--- HOW TO COMPLETE THIS TASK ---
Look through the records, and wherever the string "gratuit" turns up, copy out that line.

--- DATA ---
----

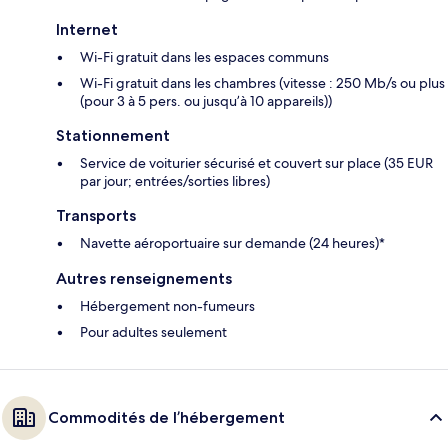
Internet
Wi-Fi gratuit dans les espaces communs
Wi-Fi gratuit dans les chambres (vitesse : 250 Mb/s ou plus
(pour 3 à 5 pers. ou jusqu’à 10 appareils))
Stationnement
Service de voiturier sécurisé et couvert sur place (35 EUR
par jour; entrées/sorties libres)
Transports
Navette aéroportuaire sur demande (24 heures)*
Autres renseignements
Hébergement non-fumeurs
Pour adultes seulement
Commodités de l’hébergement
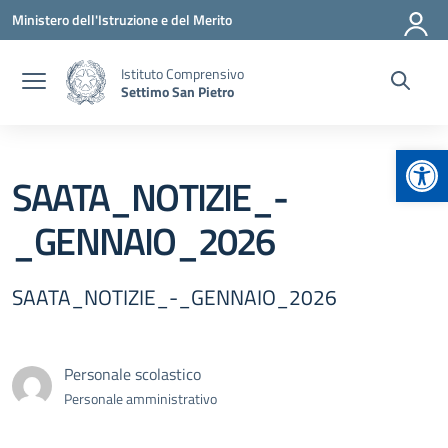
Vai ai contenuti
Vai al menu di navigazione
Vai al footer
Ministero dell'Istruzione e del Merito
Istituto Comprensivo
Settimo San Pietro
Apr
SAATA_NOTIZIE_-
_GENNAIO_2026
SAATA_NOTIZIE_-_GENNAIO_2026
Personale scolastico
Personale amministrativo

----

--- FINISHED TASK ---
Wi-Fi gratuit dans les espaces communs
Wi-Fi gratuit dans les chambres (vitesse : 250 Mb/s ou plus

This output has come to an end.